A RAPARIGA E OS FÓSFOROS
Fazia muito frio. A neve caía e a
noite aproximava-se. Era o último dia do ano, e portanto a véspera do Ano Novo.
Apesar de todo esse frio e da
escuridão, passava na rua uma rapariga descalça e de cabeça descoberta. É certo
que, ao sair de casa, calçava pantufos, mas não os pôde trazer muito tempo;
eram uns pantufos grandes que a sua mãe já tinha posto de parte, tão grandes
que a pequena perdeu-os ao atravessar a rua, com pressa, entre duas carruagens.
Um dos pantufos perdeu-se realmente; o outro levou-o um garoto com a intenção
de fazer dele um berço para o seu menino quando Deus lho desse.
A pequena continuava o seu caminho
com os pés roxos de frio; no avental já velho levava uma grande quantidade de
fósforos, e na mão um pacote. Foi para ela um mau dia; como não tinha havido
compradores, não tinha ganho um único centavo.
Cheia de fome e frio, a pequena
tinha um aspecto miserável. Pobre rapariga! A neve cobria-lhe os seus longos
cabelos louros, que lhe caíam em graciosos anéis à volta do pescoço.
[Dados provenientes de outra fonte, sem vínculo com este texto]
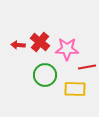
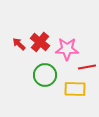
red arrow: moved 1 px right, 1 px up; rotated 40 degrees clockwise
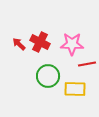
red cross: rotated 12 degrees counterclockwise
pink star: moved 5 px right, 5 px up
red line: moved 3 px up
green circle: moved 3 px right, 1 px down
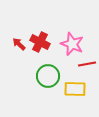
pink star: rotated 20 degrees clockwise
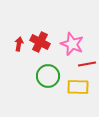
red arrow: rotated 56 degrees clockwise
yellow rectangle: moved 3 px right, 2 px up
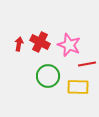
pink star: moved 3 px left, 1 px down
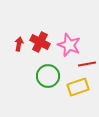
yellow rectangle: rotated 20 degrees counterclockwise
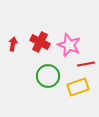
red arrow: moved 6 px left
red line: moved 1 px left
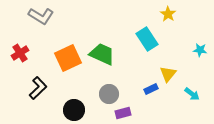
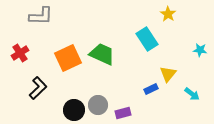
gray L-shape: rotated 30 degrees counterclockwise
gray circle: moved 11 px left, 11 px down
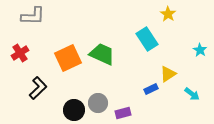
gray L-shape: moved 8 px left
cyan star: rotated 24 degrees clockwise
yellow triangle: rotated 18 degrees clockwise
gray circle: moved 2 px up
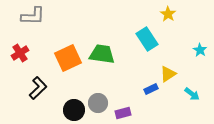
green trapezoid: rotated 16 degrees counterclockwise
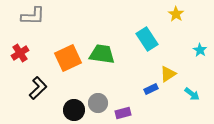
yellow star: moved 8 px right
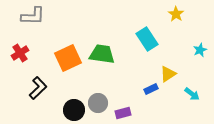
cyan star: rotated 16 degrees clockwise
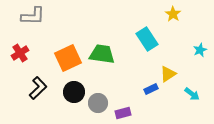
yellow star: moved 3 px left
black circle: moved 18 px up
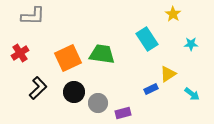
cyan star: moved 9 px left, 6 px up; rotated 24 degrees clockwise
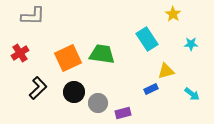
yellow triangle: moved 2 px left, 3 px up; rotated 18 degrees clockwise
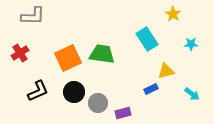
black L-shape: moved 3 px down; rotated 20 degrees clockwise
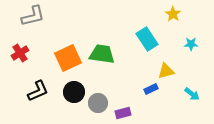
gray L-shape: rotated 15 degrees counterclockwise
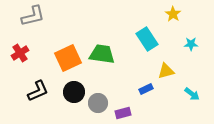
blue rectangle: moved 5 px left
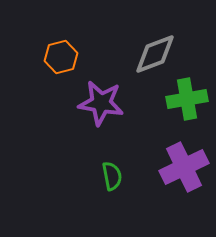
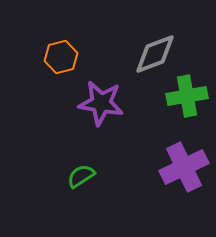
green cross: moved 3 px up
green semicircle: moved 31 px left; rotated 112 degrees counterclockwise
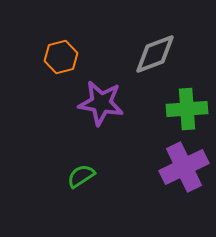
green cross: moved 13 px down; rotated 6 degrees clockwise
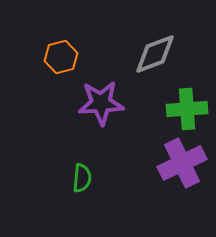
purple star: rotated 12 degrees counterclockwise
purple cross: moved 2 px left, 4 px up
green semicircle: moved 1 px right, 2 px down; rotated 128 degrees clockwise
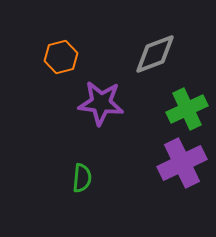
purple star: rotated 9 degrees clockwise
green cross: rotated 21 degrees counterclockwise
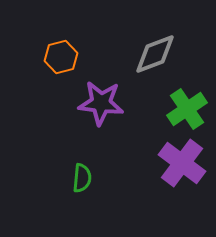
green cross: rotated 9 degrees counterclockwise
purple cross: rotated 27 degrees counterclockwise
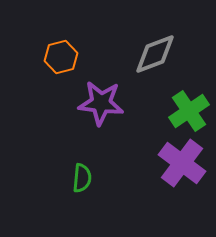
green cross: moved 2 px right, 2 px down
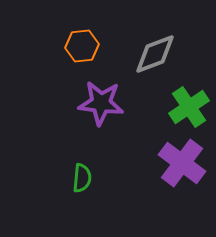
orange hexagon: moved 21 px right, 11 px up; rotated 8 degrees clockwise
green cross: moved 4 px up
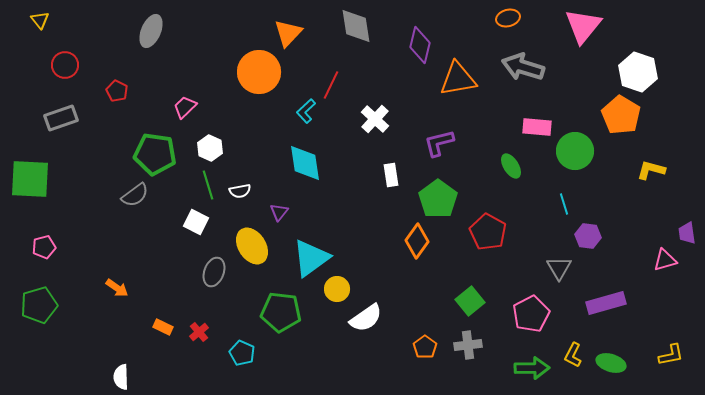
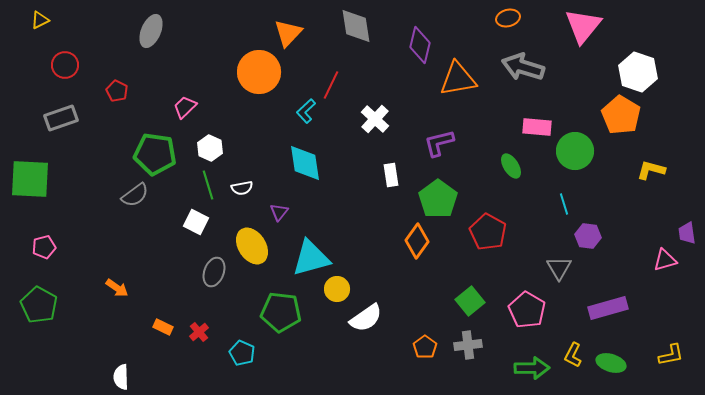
yellow triangle at (40, 20): rotated 42 degrees clockwise
white semicircle at (240, 191): moved 2 px right, 3 px up
cyan triangle at (311, 258): rotated 21 degrees clockwise
purple rectangle at (606, 303): moved 2 px right, 5 px down
green pentagon at (39, 305): rotated 27 degrees counterclockwise
pink pentagon at (531, 314): moved 4 px left, 4 px up; rotated 15 degrees counterclockwise
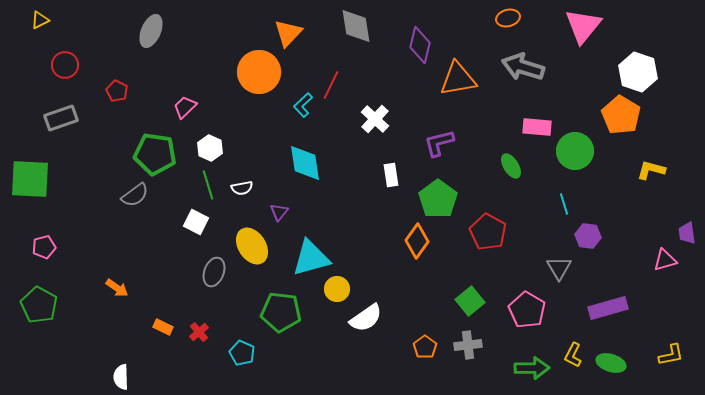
cyan L-shape at (306, 111): moved 3 px left, 6 px up
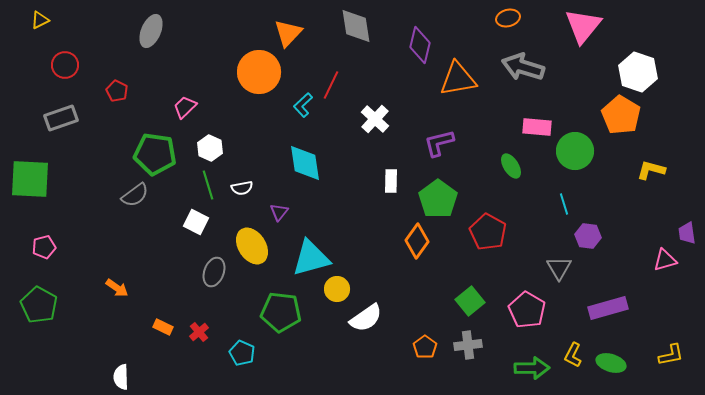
white rectangle at (391, 175): moved 6 px down; rotated 10 degrees clockwise
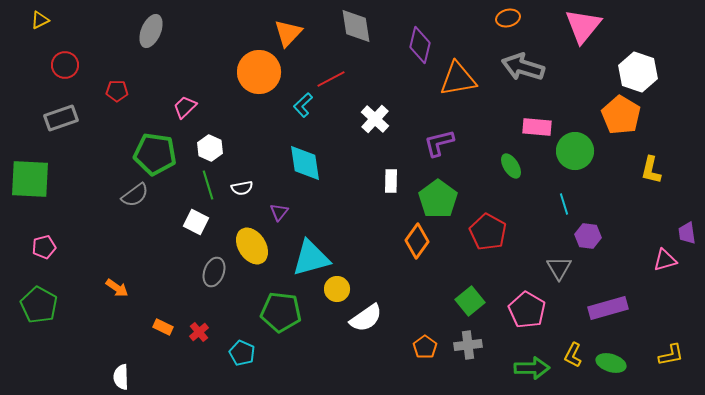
red line at (331, 85): moved 6 px up; rotated 36 degrees clockwise
red pentagon at (117, 91): rotated 25 degrees counterclockwise
yellow L-shape at (651, 170): rotated 92 degrees counterclockwise
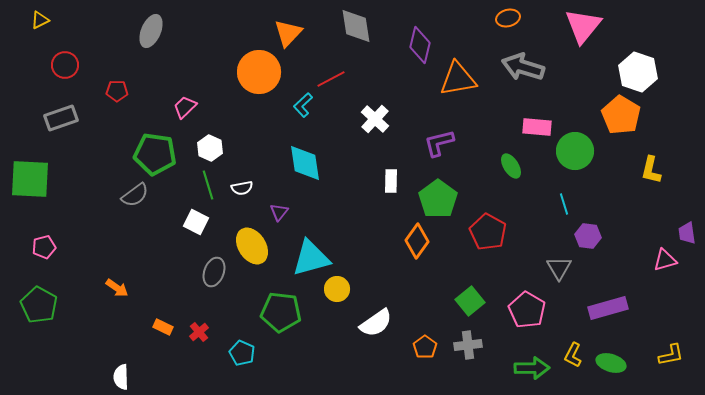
white semicircle at (366, 318): moved 10 px right, 5 px down
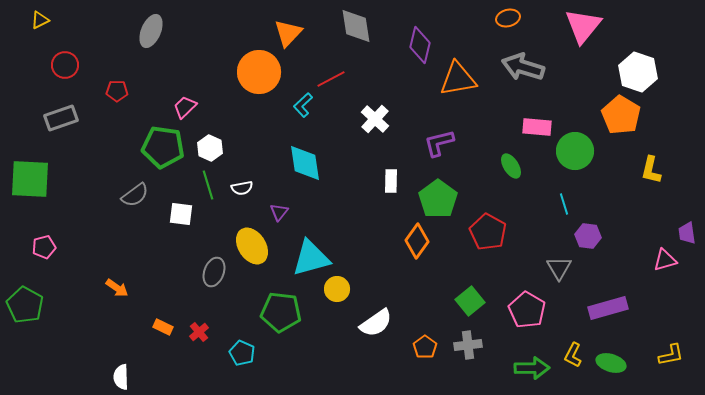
green pentagon at (155, 154): moved 8 px right, 7 px up
white square at (196, 222): moved 15 px left, 8 px up; rotated 20 degrees counterclockwise
green pentagon at (39, 305): moved 14 px left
Mas pensaria ela por acaso nos
lindos anéis dos seus cabelos? No que ela pensava, sem dúvida, era nas luzes
que, pelos vidros das janelas, via brilhar dentro das casas, e no cheiro das
iguarias que enchia as ruas, porque se tratava da véspera do Ano Bom.
Sentou-se e acurvou-se a um canto,
entre duas casas. Cada vez mais o frio a trespassava, mas não se sentia com
coragem de voltar para casa; fósforos tinha ela, mas dinheiro... nenhum.
Com certeza o pai havia de
bater-lhe, e, de resto, na sua casa também não havia frio? A sua casa era de
telha vã e o vento soprava pelas frinchas, embora elas estivessem tapadas com
palha e farrapos.
As suas mãozinhas estavam roxas de
frio. E quem acendesse um fósforo para as aquecer? Pegou num fósforo,
inflamou-o, friccionando-o na parede, e pôs-se a aquecer os dedos. Era uma
chama ardente e clara como a duma vela. Cobriu-o com a mão. Que luz
extraordinária! A rapariga tinha a impressão de estar sentada diante dum fogão
de ferro guarnecido de bolas e por cima do qual havia uma tampa de cobre
luzidio.
O fósforo ardia tão bem! E como ela
se aquecia!
Ia para aquecer os pés, mas o
fósforo apagou-se. Desapareceu o fogão. A rapariga estava sentada, mas só tinha
na mão uma ponta já apagada, de fósforo.
Acendeu um segundo fósforo e, então,
o sítio do muro em que a luz batia tornou-se transparente como uma gaze. A
pequenita até via num compartimento uma mesa posta, de toalha branca,
deslumbrante de porcelanas finas, com um pato assado, recheado de ameixas e
maçãs e exalando um perfume delicioso.
Que surpresa! E que felicidade! O
pato saltou de repente do prato e rolou pelo chão, com a faca e o garfo
espetado nas costas, e veio ter ao pé da rapariga. O fósforo apagou-se e a
pequena só viu diante de si a parede fria e espessa.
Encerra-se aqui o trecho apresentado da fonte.